HA! No, definitely not Affleck. Ben as in Ben and Leslie subject of the conversation at the top of the page, and the kind of bloke you definitely deserve.

SpecialStains · 14/03/2016 18:01

It's sexist to think all men are like that. My dh definitely isn't. He's a nice, thoughtful, kind person who wouldn't talk about a woman like that, or act so hurtfully towards me. Why do you need to stay with someone who treats you and other women like this? He's not a good role model for your DC. Don't make allowances for people like this.

Solina · 14/03/2016 18:11

Tbh I might be a bit weird but I wouldnt mind my other half thinking or saying that someone else was pretty etc. Texting depending on the content would be ok too as you know you can be friends with a person you consider attractive. The line would be with actual flirting or wanting an affair.

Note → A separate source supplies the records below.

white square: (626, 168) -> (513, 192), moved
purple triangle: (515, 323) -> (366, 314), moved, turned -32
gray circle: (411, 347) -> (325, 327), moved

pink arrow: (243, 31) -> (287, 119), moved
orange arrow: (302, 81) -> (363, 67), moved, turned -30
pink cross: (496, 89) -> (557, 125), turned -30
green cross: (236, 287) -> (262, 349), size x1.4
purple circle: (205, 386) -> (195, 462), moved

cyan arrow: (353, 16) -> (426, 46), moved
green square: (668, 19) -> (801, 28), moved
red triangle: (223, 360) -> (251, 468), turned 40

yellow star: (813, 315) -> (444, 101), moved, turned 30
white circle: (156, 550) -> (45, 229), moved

I mean there are many handsome men at work and I notice as well as do my colleagues but this does not mean I am interested in a relationship or anything of that kind with them. I love my OH and think he is handsome. But it is normal to find other people attractive.

If he is flirting with her then I would raise this with him and let him know you are uncomfortable with this. If its just friendly text just leave it.

Justaboy · 14/03/2016 18:39

Most all men despite social standing, education whatever, will have a letch at a woman and more than likely pass comment on what they think of her face, front, rear wherever but that's usually said just there and then and not put in writing. One thing they will never do is to make those comments with any other females around. They can of course engage in a bit of flirty banter with the women at work and sometimes the women can be just as bad, been there heard it!, but it seems to me that there's more underlying this than just simply a bit of flirtations banter at work. Seems maybe that this has highlighted something else that's been bubbling away and has now boiled over perhaps?.

LaConnerie · 14/03/2016 19:06

solina this is more than a friendly text to someone he happens to consider attractive - he is actively wanting to get to know some random woman at work because he fancies her.